> **What needs to be done**: List each line of the data that holds the word "preview".

(Collected data entries)

----

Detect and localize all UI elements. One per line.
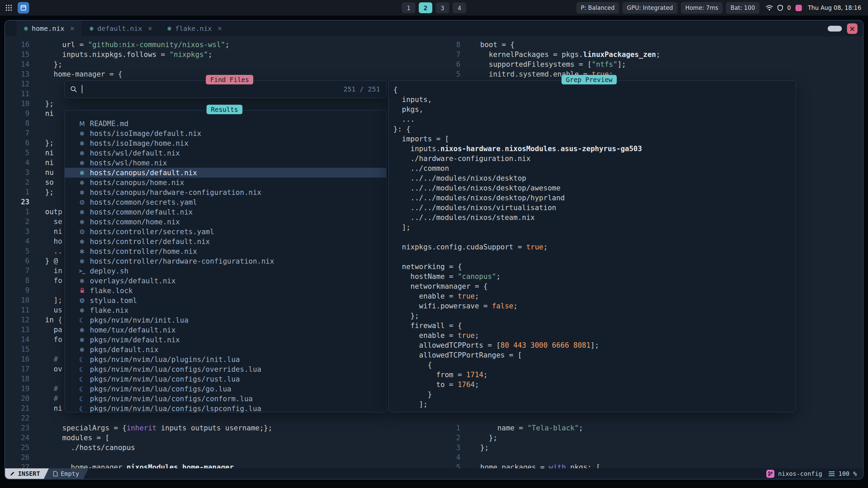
status-module[interactable]: Bat: 100 (726, 2, 759, 14)
result-item[interactable]: ☾pkgs/nvim/nvim/lua/plugins/init.lua (65, 354, 386, 364)
editor-area[interactable]: 16 url = "github:nix-community/nixos-wsl… (5, 36, 863, 470)
code-line: 22 (5, 413, 446, 423)
workspace-button-3[interactable]: 3 (436, 2, 449, 13)
code-text: }: { (393, 124, 411, 134)
nix-icon: ❄ (77, 130, 87, 137)
code-line: }: { (393, 124, 796, 134)
nix-icon: ❄ (77, 159, 87, 167)
nix-file-icon: ❄ (24, 25, 28, 32)
result-item[interactable]: ☾pkgs/nvim/nvim/lua/configs/lspconfig.lu… (65, 404, 386, 413)
result-item[interactable]: ❄hosts/controller/home.nix (65, 246, 386, 256)
code-line: { (393, 360, 796, 370)
workspace-button-1[interactable]: 1 (402, 2, 415, 13)
code-line: firewall = { (393, 321, 796, 331)
tab-close-icon[interactable]: × (148, 24, 152, 33)
result-item[interactable]: ⚙hosts/common/secrets.yaml (65, 197, 386, 207)
nix-file-icon: ❄ (167, 25, 171, 32)
tab-default.nix[interactable]: ❄default.nix× (82, 21, 160, 36)
tab-flake.nix[interactable]: ❄flake.nix× (160, 21, 230, 36)
toggle-pill-button[interactable] (828, 26, 842, 32)
code-text: in (45, 266, 62, 276)
code-text: ni (45, 158, 54, 168)
code-text: }; (45, 138, 54, 148)
status-module[interactable]: GPU: Integrated (623, 2, 677, 14)
code-line: ... (393, 115, 796, 124)
code-text: }; (472, 443, 489, 453)
code-line (393, 232, 796, 242)
tab-close-icon[interactable]: × (218, 24, 222, 33)
code-text: outp (45, 207, 62, 217)
result-item[interactable]: ❄hosts/canopus/home.nix (65, 178, 386, 187)
code-text: supportedFilesystems = ["ntfs"]; (472, 60, 626, 69)
app-launcher-icon[interactable] (5, 4, 12, 11)
result-item[interactable]: flake.lock (65, 286, 386, 296)
line-number: 12 (5, 79, 29, 89)
result-item[interactable]: ☾pkgs/nvim/nvim/lua/configs/go.lua (65, 384, 386, 394)
tab-label: home.nix (32, 24, 64, 33)
result-label: hosts/common/default.nix (90, 208, 193, 216)
result-item[interactable]: ☾pkgs/nvim/nvim/lua/configs/conform.lua (65, 394, 386, 404)
mode-label: INSERT (18, 470, 40, 477)
focused-app-icon[interactable] (18, 2, 29, 14)
code-text: ni (45, 148, 54, 158)
code-text: ]; (393, 223, 411, 232)
status-module[interactable]: Home: 7ms (681, 2, 723, 14)
screen-record-icon[interactable] (795, 5, 802, 11)
line-number: 11 (5, 305, 29, 315)
status-module[interactable]: P: Balanced (576, 2, 619, 14)
results-list[interactable]: MREADME.md❄hosts/isoImage/default.nix❄ho… (64, 110, 387, 412)
result-item[interactable]: ❄hosts/controller/hardware-configuration… (65, 256, 386, 266)
result-item[interactable]: ☾pkgs/nvim/nvim/lua/configs/overrides.lu… (65, 364, 386, 374)
window-close-button[interactable]: × (847, 23, 857, 34)
result-item[interactable]: ⚙stylua.toml (65, 296, 386, 305)
result-item[interactable]: ❄home/tux/default.nix (65, 325, 386, 335)
line-number: 23 (5, 423, 29, 433)
code-line: to = 1764; (393, 380, 796, 390)
result-item[interactable]: ❄hosts/isoImage/default.nix (65, 128, 386, 138)
tab-home.nix[interactable]: ❄home.nix× (17, 21, 82, 36)
nix-icon: ❄ (77, 189, 87, 196)
result-item[interactable]: ❄hosts/canopus/hardware-configuration.ni… (65, 187, 386, 197)
result-item[interactable]: ❄hosts/isoImage/home.nix (65, 138, 386, 148)
mode-segment: INSERT (5, 468, 49, 479)
code-line: allowedTCPPortRanges = [ (393, 350, 796, 360)
result-label: hosts/wsl/default.nix (90, 149, 180, 157)
tabs: ❄home.nix×❄default.nix×❄flake.nix× (17, 21, 230, 36)
result-item[interactable]: ❄pkgs/default.nix (65, 345, 386, 354)
result-item[interactable]: ⚙hosts/controller/secrets.yaml (65, 227, 386, 237)
result-item[interactable]: MREADME.md (65, 119, 386, 128)
tab-close-icon[interactable]: × (70, 24, 75, 33)
line-number: 7 (446, 50, 460, 60)
result-item[interactable]: ❄pkgs/nvim/default.nix (65, 335, 386, 345)
code-line: 14 }; (5, 60, 446, 69)
result-item[interactable]: ❄hosts/wsl/default.nix (65, 148, 386, 158)
workspace-button-4[interactable]: 4 (453, 2, 466, 13)
result-label: hosts/controller/secrets.yaml (90, 228, 214, 236)
workspaces: 1234 (402, 2, 466, 13)
result-item[interactable]: ❄overlays/default.nix (65, 276, 386, 286)
result-label: hosts/canopus/hardware-configuration.nix (90, 188, 261, 197)
shield-icon[interactable] (777, 5, 783, 11)
result-item[interactable]: ☾pkgs/nvim/nvim/init.lua (65, 315, 386, 325)
wifi-icon[interactable] (766, 5, 773, 11)
result-item[interactable]: ❄hosts/common/default.nix (65, 207, 386, 217)
result-item[interactable]: ☾pkgs/nvim/nvim/lua/configs/rust.lua (65, 374, 386, 384)
nix-icon: ❄ (77, 169, 87, 177)
code-text: specialArgs = {inherit inputs outputs us… (45, 423, 272, 433)
code-text: enable = true; (393, 291, 479, 301)
workspace-button-2[interactable]: 2 (419, 2, 432, 13)
shell-icon: >_ (77, 268, 87, 274)
result-item[interactable]: >_deploy.sh (65, 266, 386, 276)
result-item[interactable]: ❄hosts/canopus/default.nix (65, 168, 386, 178)
result-item[interactable]: ❄hosts/common/home.nix (65, 217, 386, 227)
code-line: 5 initrd.systemd.enable = true; (446, 69, 863, 79)
code-text: ../common (393, 164, 449, 174)
result-item[interactable]: ❄hosts/wsl/home.nix (65, 158, 386, 168)
result-label: hosts/controller/home.nix (90, 247, 197, 256)
result-item[interactable]: ❄hosts/controller/default.nix (65, 237, 386, 246)
grep-preview-title: Grep Preview (561, 75, 617, 84)
git-repo-icon[interactable] (766, 470, 774, 478)
line-number: 6 (5, 256, 29, 266)
tabline: ❄home.nix×❄default.nix×❄flake.nix× × (5, 21, 863, 36)
result-item[interactable]: ❄flake.nix (65, 305, 386, 315)
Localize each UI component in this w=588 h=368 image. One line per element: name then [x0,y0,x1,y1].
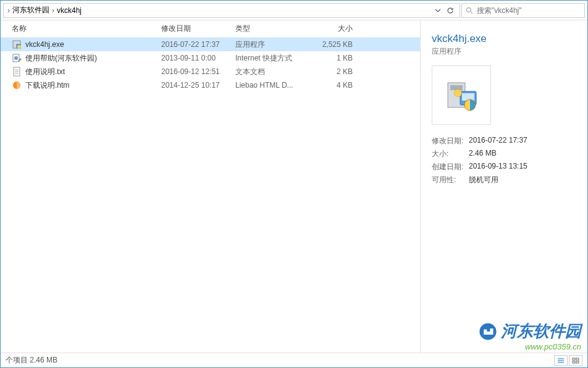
file-date: 2016-09-12 12:51 [161,67,235,76]
file-size: 4 KB [309,81,365,90]
meta-label: 可用性: [432,175,469,185]
htm-file-icon [12,80,22,90]
svg-rect-23 [576,358,579,360]
file-name: 使用说明.txt [25,67,65,77]
svg-point-4 [17,45,21,49]
header-name[interactable]: 名称 [1,23,161,34]
header-size[interactable]: 大小 [309,23,365,34]
search-field[interactable] [477,6,581,15]
file-size: 2,525 KB [309,40,365,49]
meta-value: 2016-09-13 13:15 [469,162,527,172]
header-date[interactable]: 修改日期 [161,23,235,34]
file-size: 2 KB [309,67,365,76]
view-details-button[interactable] [554,355,568,366]
breadcrumb-item[interactable]: 河东软件园 [12,5,49,15]
svg-rect-25 [576,361,579,363]
svg-line-1 [471,12,472,14]
meta-row: 修改日期:2016-07-22 17:37 [432,136,576,146]
file-type: 文本文档 [235,67,309,77]
meta-value: 2016-07-22 17:37 [469,136,527,146]
txt-file-icon [12,67,22,77]
file-size: 1 KB [309,54,365,62]
preview-subtitle: 应用程序 [432,46,576,57]
svg-rect-24 [573,361,575,363]
breadcrumb[interactable]: › 河东软件园 › vkck4hj [3,3,460,18]
address-toolbar: › 河东软件园 › vkck4hj [1,1,587,20]
file-type: Internet 快捷方式 [235,53,309,64]
svg-point-0 [467,7,471,12]
file-row[interactable]: 下载说明.htm2014-12-25 10:17Liebao HTML D...… [1,78,420,92]
url-file-icon [12,53,22,63]
preview-title: vkck4hj.exe [432,33,576,45]
svg-point-6 [14,56,18,60]
file-name: 下载说明.htm [25,80,69,91]
meta-value: 2.46 MB [469,149,497,159]
svg-rect-22 [573,358,575,360]
chevron-right-icon: › [52,6,54,15]
status-bar: 个项目 2.46 MB [1,353,587,367]
search-icon [466,7,473,14]
breadcrumb-item[interactable]: vkck4hj [57,6,82,15]
status-text: 个项目 2.46 MB [6,355,57,366]
search-input[interactable] [461,3,585,18]
file-name: 使用帮助(河东软件园) [25,53,97,64]
meta-label: 修改日期: [432,136,469,146]
view-icons-button[interactable] [569,355,582,366]
meta-row: 创建日期:2016-09-13 13:15 [432,162,576,172]
file-date: 2014-12-25 10:17 [161,81,235,90]
meta-value: 脱机可用 [469,175,498,185]
dropdown-icon[interactable] [432,5,443,16]
svg-rect-13 [450,85,463,90]
file-type: 应用程序 [235,40,309,50]
file-row[interactable]: 使用帮助(河东软件园)2013-09-11 0:00Internet 快捷方式1… [1,51,420,65]
file-date: 2016-07-22 17:37 [161,40,235,49]
file-row[interactable]: 使用说明.txt2016-09-12 12:51文本文档2 KB [1,65,420,78]
file-name: vkck4hj.exe [25,40,64,49]
column-headers: 名称 修改日期 类型 大小 [1,20,420,38]
meta-label: 创建日期: [432,162,469,172]
file-type: Liebao HTML D... [235,81,309,90]
meta-row: 大小:2.46 MB [432,149,576,159]
exe-file-icon [12,40,22,49]
meta-row: 可用性:脱机可用 [432,175,576,185]
chevron-right-icon: › [7,6,10,15]
preview-icon [432,65,491,125]
preview-pane: vkck4hj.exe 应用程序 修改日期:2016-07-22 17:37大小… [421,20,587,353]
file-date: 2013-09-11 0:00 [161,54,235,62]
header-type[interactable]: 类型 [235,23,309,34]
refresh-icon[interactable] [445,5,456,16]
file-row[interactable]: vkck4hj.exe2016-07-22 17:37应用程序2,525 KB [1,38,420,51]
meta-label: 大小: [432,149,469,159]
file-list: 名称 修改日期 类型 大小 vkck4hj.exe2016-07-22 17:3… [1,20,421,353]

----

> **Your response**:
grep-preview-title: Grep Preview (561, 75, 617, 84)
preview-subtitle: 应用程序 [432,46,576,57]
preview-title: vkck4hj.exe [432,33,576,45]
preview-icon [432,65,491,125]
preview-pane: vkck4hj.exe 应用程序 修改日期:2016-07-22 17:37大小… [421,20,587,353]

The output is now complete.